First the GBT and ω indices were computed for each pair of response vectors simulated. The proportion of 500 answer copying pairs being successfully detected within each of the 1,440 experimental conditions, and the proportion of 10,000 honest pairs being falsely detected within each of the 144 experimental conditions was computed based on a specified alpha level (α = .05, .01, .001) for both indices. The descriptive proportions were cross tabulated in several tables for each condition.

Although presenting the descriptive statistics is both effective and informative, these representations lack the detection of important effects and the magnitude of significant effects. In contrast, inferential analysis provides information and insights beyond that of descriptive statistics (Harwell, 1997; Harwell, Stone, Hsu, & Kirisci, 1996). Given this, a multiple logistic regression model was run to examine the effects of source ability, cheater ability, and number of items copied on the statistical power of the GBT and ω indices. The outcome variable for this analysis was the proportion of answer copying pairs being truly detected, and the independent variables were the source ability level, cheater ability level, and the number of items copied. McFadden’s pseudo R² (McFadden, 1973) was also computed as an effect size measure to evaluate the relative contribution of each significant term in reducing the prediction error. It was calculated for a model term based on the following formula:

R_{M}^{2} = \frac{D_{R} - D_{F}}{D_{0}},

where $R_{M}^{2}$ is the contribution of model term in reducing the total error, D₀ is the deviance for the null model (no predictor), D_F is the deviance for the full model with all terms included, and D_R is the deviance for the reduced model after excluding the model term from the full model.

Results

It is important to use a reasonable alpha level in detecting answer copying. Committing an error is more serious in answer copying, because detecting an honest pair of students as an answer copying pair may cause serious problems. The α level of .05 is generally thought of very liberal and not very likely to be used in practice. On the other hand, the α level of .001 may be very conservative and reduce the power in detecting true answer copying pairs. The α level of .01 seems more reasonable and likely to be used in practice. Therefore, the results are reported for the empirical power and Type I errors rates of the GBT and ω indices at the α level of .01. Similar patterns were observed for other levels of alpha, so they are not reported. All tabulated results are available from the author.

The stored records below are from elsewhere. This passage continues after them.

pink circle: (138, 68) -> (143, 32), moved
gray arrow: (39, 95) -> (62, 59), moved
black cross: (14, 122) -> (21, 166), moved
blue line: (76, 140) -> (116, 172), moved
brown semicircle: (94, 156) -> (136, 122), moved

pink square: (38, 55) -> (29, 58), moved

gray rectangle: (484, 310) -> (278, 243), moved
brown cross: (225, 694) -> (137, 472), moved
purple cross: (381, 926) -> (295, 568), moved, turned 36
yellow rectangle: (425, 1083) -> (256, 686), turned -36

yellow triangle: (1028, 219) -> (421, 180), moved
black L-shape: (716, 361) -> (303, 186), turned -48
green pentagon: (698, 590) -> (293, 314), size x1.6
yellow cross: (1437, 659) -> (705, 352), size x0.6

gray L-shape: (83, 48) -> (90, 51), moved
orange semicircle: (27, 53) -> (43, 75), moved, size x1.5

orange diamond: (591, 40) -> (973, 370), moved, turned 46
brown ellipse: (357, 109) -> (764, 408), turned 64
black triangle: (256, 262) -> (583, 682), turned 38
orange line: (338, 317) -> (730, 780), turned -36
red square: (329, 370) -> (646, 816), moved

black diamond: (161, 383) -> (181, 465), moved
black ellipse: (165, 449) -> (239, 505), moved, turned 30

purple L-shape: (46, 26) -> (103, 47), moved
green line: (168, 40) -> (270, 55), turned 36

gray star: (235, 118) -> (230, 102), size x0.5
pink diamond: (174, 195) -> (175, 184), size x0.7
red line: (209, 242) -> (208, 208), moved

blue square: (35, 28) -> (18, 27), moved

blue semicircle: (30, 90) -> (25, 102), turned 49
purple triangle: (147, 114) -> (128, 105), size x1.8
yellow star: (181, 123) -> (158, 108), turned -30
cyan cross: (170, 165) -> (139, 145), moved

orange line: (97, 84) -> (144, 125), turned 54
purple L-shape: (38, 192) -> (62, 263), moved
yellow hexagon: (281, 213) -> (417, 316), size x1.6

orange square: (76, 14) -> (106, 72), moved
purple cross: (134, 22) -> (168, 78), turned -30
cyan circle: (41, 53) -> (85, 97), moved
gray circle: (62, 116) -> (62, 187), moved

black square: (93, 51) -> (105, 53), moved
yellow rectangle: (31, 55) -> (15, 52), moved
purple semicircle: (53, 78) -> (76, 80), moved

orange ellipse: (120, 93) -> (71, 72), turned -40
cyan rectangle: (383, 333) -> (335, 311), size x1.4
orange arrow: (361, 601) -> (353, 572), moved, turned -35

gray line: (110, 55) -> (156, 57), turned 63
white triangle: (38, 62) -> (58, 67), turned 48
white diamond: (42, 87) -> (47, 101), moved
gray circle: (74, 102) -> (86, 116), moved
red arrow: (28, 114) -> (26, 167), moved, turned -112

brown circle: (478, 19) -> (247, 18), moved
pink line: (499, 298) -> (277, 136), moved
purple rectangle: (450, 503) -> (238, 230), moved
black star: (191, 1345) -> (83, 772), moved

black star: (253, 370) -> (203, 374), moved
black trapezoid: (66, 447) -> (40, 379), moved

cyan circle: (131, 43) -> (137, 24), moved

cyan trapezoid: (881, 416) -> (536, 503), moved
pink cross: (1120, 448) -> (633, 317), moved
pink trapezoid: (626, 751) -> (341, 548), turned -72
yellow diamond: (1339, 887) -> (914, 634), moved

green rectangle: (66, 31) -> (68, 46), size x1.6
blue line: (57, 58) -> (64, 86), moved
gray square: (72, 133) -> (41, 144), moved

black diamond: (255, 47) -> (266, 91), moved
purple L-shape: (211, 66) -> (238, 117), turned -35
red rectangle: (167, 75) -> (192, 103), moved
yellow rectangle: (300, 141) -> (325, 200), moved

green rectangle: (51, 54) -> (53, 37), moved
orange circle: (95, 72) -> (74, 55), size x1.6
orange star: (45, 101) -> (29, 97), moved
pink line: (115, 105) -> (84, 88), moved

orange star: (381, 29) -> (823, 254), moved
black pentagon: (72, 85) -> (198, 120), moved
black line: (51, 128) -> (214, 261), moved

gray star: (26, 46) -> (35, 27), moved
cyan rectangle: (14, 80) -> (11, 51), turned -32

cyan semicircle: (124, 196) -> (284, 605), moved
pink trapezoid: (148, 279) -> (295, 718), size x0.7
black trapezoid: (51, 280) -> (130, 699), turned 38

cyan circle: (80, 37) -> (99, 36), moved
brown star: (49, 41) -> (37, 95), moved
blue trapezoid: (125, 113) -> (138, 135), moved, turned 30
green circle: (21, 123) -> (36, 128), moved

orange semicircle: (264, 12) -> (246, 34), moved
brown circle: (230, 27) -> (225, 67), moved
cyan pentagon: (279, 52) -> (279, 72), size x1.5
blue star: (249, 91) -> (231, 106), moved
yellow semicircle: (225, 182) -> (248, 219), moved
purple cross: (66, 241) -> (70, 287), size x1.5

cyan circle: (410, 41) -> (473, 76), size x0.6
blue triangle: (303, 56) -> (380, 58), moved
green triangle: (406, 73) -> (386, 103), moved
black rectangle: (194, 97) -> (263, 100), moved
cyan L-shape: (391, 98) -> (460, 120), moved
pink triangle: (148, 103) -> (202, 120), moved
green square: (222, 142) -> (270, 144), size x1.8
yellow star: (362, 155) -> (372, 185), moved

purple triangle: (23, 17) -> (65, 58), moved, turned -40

Empirical Power of the GBT and ω Indices

The empirical power of the indices was tabulated in Tables 2, 3, and 4 that allowed to examine the two-way interaction effects among the source ability level, cheater ability level, and amount of copying. The final column and rows in these tables presented the main effect of the independent variables on the empirical power of the GBT and ω indices.

Table 2.

The Empirical Power of the GBT and ω Indices: Interaction Between Source and Cheater Ability Levels (α = .01)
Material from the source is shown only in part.